Jakarta, iNBrita.com – Kanker paru sering dikaitkan dengan batuk berkepanjangan. Namun, gejalanya bisa muncul dalam bentuk ringan yang kerap diabaikan. Perubahan pada jari, nyeri bahu, hingga gangguan keseimbangan bisa menjadi tanda penyakit ini. Penting untuk mengenali gejala-gejala jarang ini agar segera mendapat penanganan.
1. Penurunan Berat Badan Mendadak
Dr. Ben Creelan dari Moffitt Cancer Center, Tampa, FL, menjelaskan bahwa penurunan berat badan yang tiba-tiba tanpa sebab jelas bisa menandai kanker paru. “Jika Anda kehilangan berat badan dalam beberapa minggu tanpa faktor seperti depresi atau kesedihan, segera periksakan diri,” katanya.
2. Nyeri Bahu Parah
American Cancer Society (ACS) menyatakan tumor di bagian atas paru-paru (Pancoast) dapat menekan tulang belikat atau pleksus brakialis, menimbulkan nyeri bahu parah. Dr.
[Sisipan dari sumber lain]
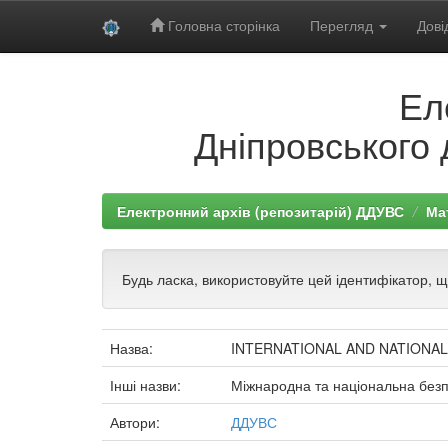
Головна сторінка
Перегляд
Дові
Skip
Ел
navigation
Дніпровського 
Електронний архів (репозитарій) ДДУВС
Ма
Будь ласка, використовуйте цей ідентифікатор, 
Назва:
INTERNATIONAL AND NATIONAL
Інші назви:
Міжнародна та національна безпе
Автори:
ДДУВС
Creelan menambahkan, nyeri ini bisa memburuk selama beberapa minggu dan bahkan menyebabkan mati rasa atau kelumpuhan lengan jika tidak diobati.
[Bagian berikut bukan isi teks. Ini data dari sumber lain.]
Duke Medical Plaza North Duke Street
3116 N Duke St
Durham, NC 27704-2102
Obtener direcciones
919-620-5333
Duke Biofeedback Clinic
3. Jari Tangan Menebal dan Kaku
Kanker paru-paru bisa menimbulkan osteoartropati hipertrofik, yaitu penebalan dan kekakuan pada jari-jari. Gejala ini paling sering muncul pada kanker paru non-sel kecil (NSCLC). Dr. Creelan menegaskan, “Satu-satunya cara mengatasinya adalah dengan mengobati kanker yang mendasarinya.”
4. Suara Serak atau Parau
Perubahan suara, seperti menjadi serak atau parau, dapat menandai kanker paru. Tumor dapat menyerang saraf menuju kotak suara sehingga suara pasien berubah, kata Dr. Creelan.
5. Wajah Merah dan Bengkak
Michael Wert, MD, spesialis paru-paru di Ohio State University Wexner Medical Center, menjelaskan bahwa wajah merah atau bengkak bisa muncul ketika kanker menekan saraf dan pembuluh darah di dada atau leher. Kondisi ini memerlukan evaluasi medis segera.
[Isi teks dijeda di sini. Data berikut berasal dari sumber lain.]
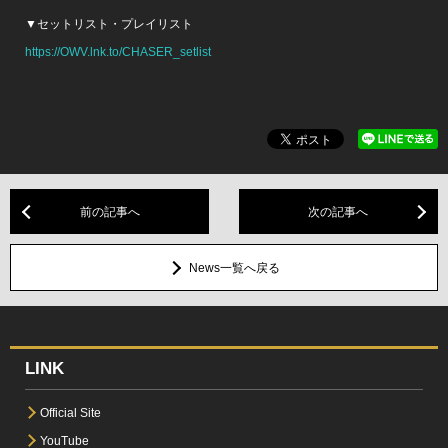
▼セットリスト・プレイリスト
https://OWV.lnk.to/CHASER_setlist
前の記事へ
次の記事へ
News一覧へ戻る
LINK
Official Site
YouTube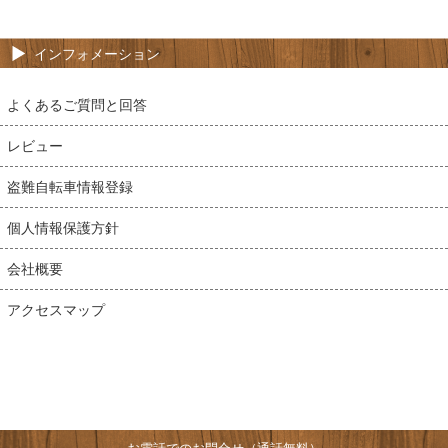
インフォメーション
よくあるご質問と回答
レビュー
盗難自転車情報登録
個人情報保護方針
会社概要
アクセスマップ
6. Perubahan pada Kelopak Mata atau Pupil
Tumor Pancoast dapat menekan saraf dan pembuluh darah, sehingga kelopak mata atas terlihat terkulai atau pupil mengecil. Gejala ini jarang, namun penting untuk diperhatikan.
7. Gangguan Kesehatan Mental
Penelitian di Denmark menemukan pasien dengan ansietas, depresi, atau demensia memiliki risiko lebih tinggi terkena kanker paru sel kecil (SCLC). Kanker dapat memengaruhi sistem imun atau hormon, bahkan menyebar ke otak, sehingga memicu kebingungan dan depresi.
8. Kehilangan Keseimbangan
Kanker paru dapat memengaruhi sistem saraf dan fungsi otot, sehingga pasien mudah kehilangan keseimbangan. Tumor yang menyumbat vena besar dari kepala ke jantung juga bisa menyebabkan gangguan ini.
9. Ginekomastia pada Pria
Kanker paru-paru dapat mengganggu keseimbangan hormon dan memicu pembesaran jaringan payudara pada pria (ginekomastia). Meskipun jarang, gejala ini perlu diwaspadai sebagai tanda peringatan.